If you get this wrong, you risk fines, back wages, back taxes, unpaid workers’ comp premiums, audits, contract violations, and even suspension of your HIC license.
This guide makes it painfully clear: when someone is a W-2 employee, when they can be a 1099 subcontractor, and how contractors screw this up.
1. The Quick Take
If you control how, when, and where the person works, they’re an employee.
If they run their own business, set their own methods, and take on financial risk, they may be a contractor.
Most HICs want workers to be 1099. Most workers legally need to be W-2.
That’s the honest truth.
2. Why This Matters for NYC HICs
You’re legally required to:
Carry workers’ comp insurance for employees (DCWP explicitly requires this and contractors must provide a Certificate of Workers’ Compensation Insurance to consumers before work begins.
Classify workers correctly (employees vs. subcontractors)
Use only licensed subcontractors (DCWP makes this extremely clear. Subcontractors must hold their own HIC license when doing home improvement work.
Control and supervise employees directly (which is part of the definition of “employee” in the exam guide.
If you call someone a 1099 but treat them like an employee, you’re violating tax law, labor law, and DCWP rules at the same time. Triple risk.
3. The Legal Tests (Translated Into Contractor Language)

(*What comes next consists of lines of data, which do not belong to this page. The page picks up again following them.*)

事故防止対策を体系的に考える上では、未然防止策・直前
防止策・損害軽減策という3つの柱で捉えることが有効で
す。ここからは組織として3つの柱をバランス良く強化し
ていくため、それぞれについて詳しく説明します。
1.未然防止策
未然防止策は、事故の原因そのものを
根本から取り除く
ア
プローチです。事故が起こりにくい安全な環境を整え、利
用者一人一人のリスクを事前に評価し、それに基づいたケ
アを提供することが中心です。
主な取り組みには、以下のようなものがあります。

IRS Test: “Behavioral, Financial, Relationship”
The IRS looks at three buckets:
Behavioral control
You’re controlling:
Their schedule
Where they work
How they do the work
What tools/equipment they use
If yes → W-2 employee.
Financial control
Ask:
Do they invoice you?
Do they buy their own tools/equipment?
Can they make a profit or loss?
Do they work for other clients?
If no → W-2 employee.
Relationship
Look for:
Ongoing, indefinite work
Benefits
Full-time expectations
If yes → W-2 employee.
4. NYC/DOL/Workers’ Comp Test
New York State is even stricter than the IRS.

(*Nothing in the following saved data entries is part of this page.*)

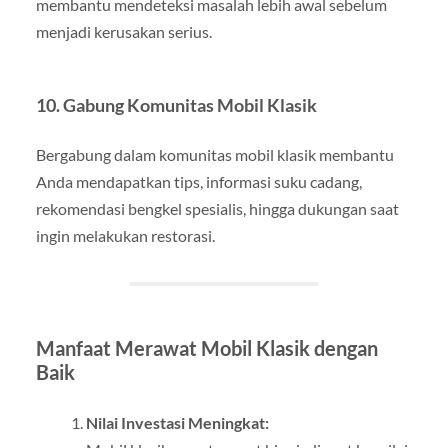
membantu mendeteksi masalah lebih awal sebelum
menjadi kerusakan serius.
10.
Gabung Komunitas Mobil Klasik
Bergabung dalam komunitas mobil klasik membantu
Anda mendapatkan tips, informasi suku cadang,
rekomendasi bengkel spesialis, hingga dukungan saat
ingin melakukan restorasi.
Manfaat Merawat Mobil Klasik dengan
Baik
Nilai Investasi Meningkat: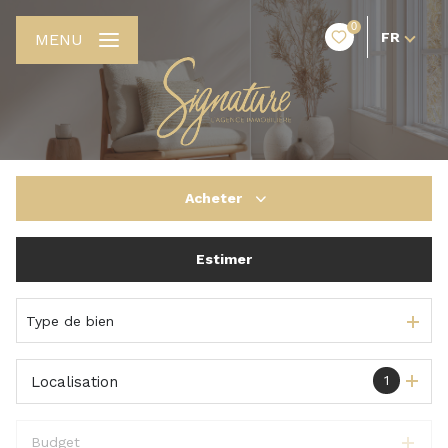
0
FR
MENU
Acheter
Estimer
De l'ancien
De l'immo pro
Type de bien
1
Localisation
Budget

The state heavily presumes someone is an employee unless:
They are truly independent
They operate a legitimate business
They control how the work is performed
You are not supervising their day-to-day work
They supply their own tools and equipment
They take on business risk
They can and do work for others
If your “1099” works like a regular crew member → they’re an employee, period.
5. What is a 1099 Subcontractor?
A legitimate subcontractor is a business, not a worker.
They should:
Have their own HIC license if they perform home improvement work (DCWP requirement)

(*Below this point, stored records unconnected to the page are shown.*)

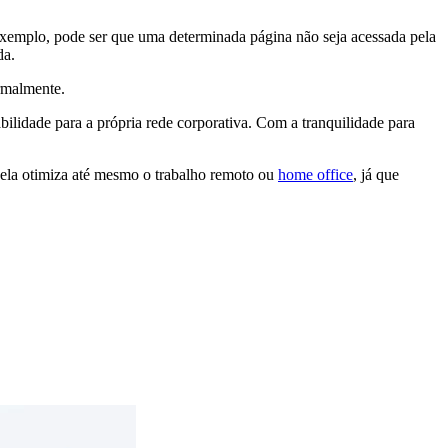
or exemplo, pode ser que uma determinada página não seja acessada pela
da.
ormalmente.
ilidade para a própria rede corporativa. Com a tranquilidade para
 ela otimiza até mesmo o trabalho remoto ou
home office
, já que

Work under their own business name
Carry their own liability insurance
Carry their own workers’ comp (or have their own exemption)
Invoice you per project, not per hour
Control their own schedule and methods
Supply their own tools, materials, and labor
Advertise their services to the public
Work for multiple clients
If they don’t meet these criteria, they’re not a subcontractor. They’re your employee.
6. What is a W-2 Employee?
An employee is someone who:
Works under your supervision (DCWP describes employees as under the direct supervision and control of the employer.
Uses your tools
Follows your schedule
Performs ongoing, integral work for your business
Cannot subcontract their work
Works only for you (or primarily for you)
Isn’t running their own business
If that’s your setup, they must be W-2.
You must:
Pay payroll taxes
Withhold income taxes
Carry workers’ comp (DCWP requires this; exemptions only apply to owners.
Provide a W-2 at year-end
7. The NYC HIC Twist Most Contractors Miss
DCWP and the Home Improvement Examination Guide explicitly differentiate employees from subcontractors:
“A subcontractor is an individual in business for himself… An employee works for wages and is under the employer’s direct supervision and control.”
This means:
Your helper who rides in your van, uses your tools, follows your instructions, and works only for you?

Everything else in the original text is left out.